Unlike other labs you have done, this will not be a “cookbook” exercise. You will be writing your
own protocol. To do this effectively, you must read this lab thoroughly, and complete the prelab
assignments, before coming to class!
The subject of our inquiry will be enzymes and the various factors that influence their activity.
Without enzymes, most biochemical reactions would take place at a rate far too slow to keep pace
with the metabolic needs and other life functions of organisms. Enzymes are catalysts that speed up
chemical reactions but are not themselves consumed or changed by the reactions.
The cell's biological catalysts are proteins. These enzymes have a very complex three-dimensional
structure consisting of one or more polypeptide chains folded to form an active site-a special area
into which the substrate (material to be acted on by the enzyme) will fit.
Changes in temperature, alterations in pH, the addition of certain ions or molecules, and the presence
of inhibitors all may affect the structure of an enzyme's active site and thus the ability of the enzyme
to catalyze the reaction (“enzyme activity”), and hence the rate of the reaction in which it
participates. The rate of an enzymatic reaction can also be affected by the relative concentrations of
enzyme and substrate in the reaction mixture.

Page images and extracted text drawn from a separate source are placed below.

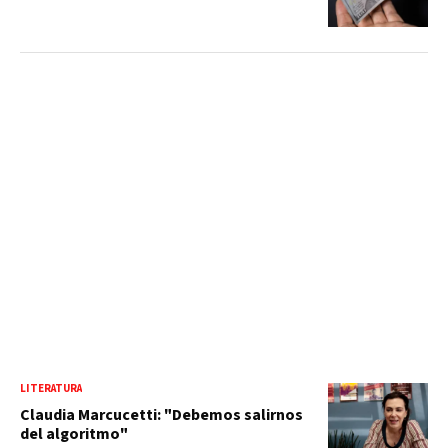
LITERATURA
Claudia Marcucetti: "Debemos salirnos
del algoritmo"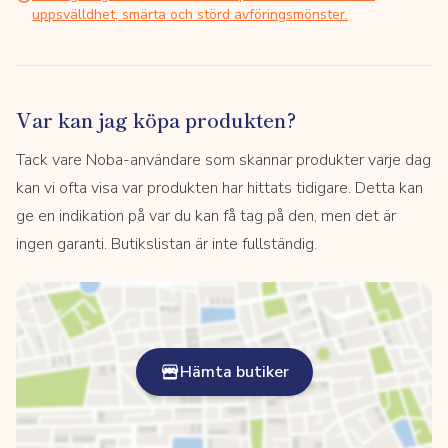
uppsvälldhet, smärta och störd avföringsmönster.
Var kan jag köpa produkten?
Tack vare Noba-användare som skannar produkter varje dag
kan vi ofta visa var produkten har hittats tidigare. Detta kan
ge en indikation på var du kan få tag på den, men det är
ingen garanti. Butikslistan är inte fullständig.
Hämta butiker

During this exercise you will study the activity of the enzyme catecholase contained in some fruits
and vegetables. Peeled potatoes and bruised fruits turn brown when exposed to air because
catecholase facilitates a reaction between catechol and oxygen. In the presence of oxygen, the
compound catechol is oxidized by the removal of two hydrogen atoms. Catechol is thus converted
to benzoquinone, and oxygen is reduced by the addition of two hydrogen atoms to form water.
Benzoquinone molecules then link together to form long branched chains. These chains are the
structural backbones of the red and brown melanoid pigments that cause darkening. Keep in mind
that whenever you use potato juice in the following experiments, you are using an enzyme
preparation (in which the enzyme is catecholase).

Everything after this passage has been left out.